* [EXERCISE GOAL]: For every record that follows, transcribe the text exactly and leave any image out.

* [RECORDS FOR THE TASK]:
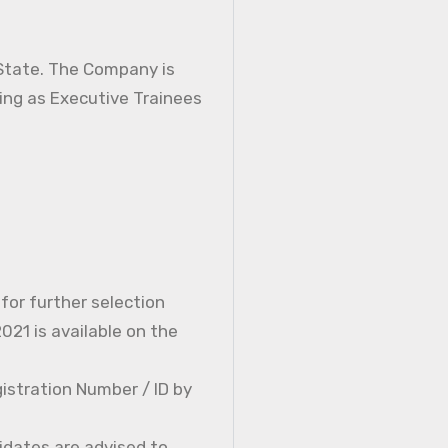
 State. The Company is
ning as Executive Trainees
 for further selection
21 is available on the
istration Number / ID by
idates are advised to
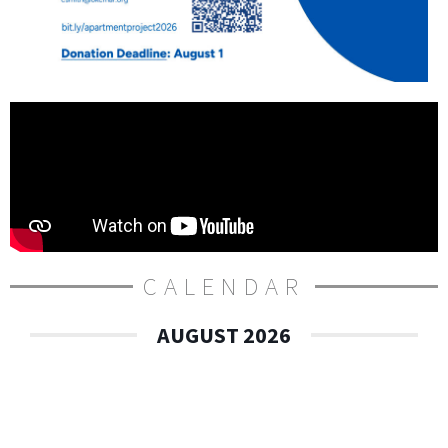
CALENDAR
AUGUST 2026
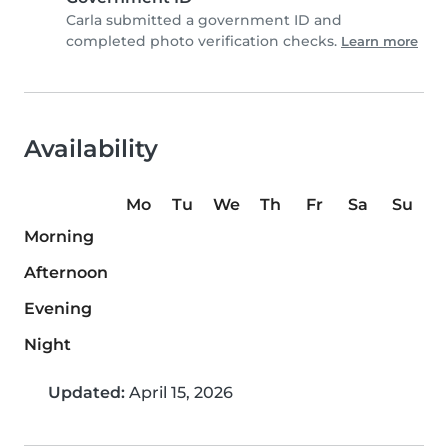
Carla submitted a government ID and
completed photo verification checks.
Learn more
Availability
Mo
Tu
We
Th
Fr
Sa
Su
Morning
Afternoon
Evening
Night
Updated:
April 15, 2026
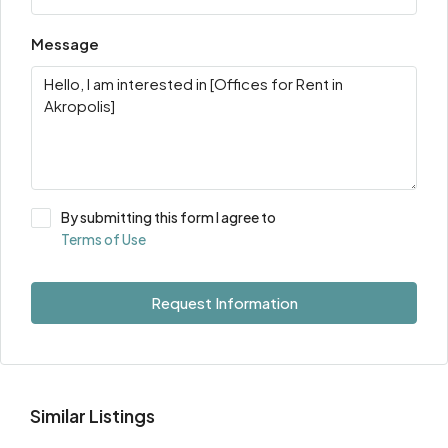
Message
By submitting this form I agree to
Terms of Use
Request Information
Similar Listings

* [WRITTEN SOLUTION]:
 State. The Company is
ning as Executive Trainees
 for further selection
21 is available on the
istration Number / ID by
idates are advised to
CALENDAR
AUGUST 2026
Carla submitted a government ID and
completed photo verification checks.
Learn more
Availability
Mo
Tu
We
Th
Fr
Sa
Su
Morning
Afternoon
Evening
Night
Updated:
April 15, 2026
Message
By submitting this form I agree to
Terms of Use
Request Information
Similar Listings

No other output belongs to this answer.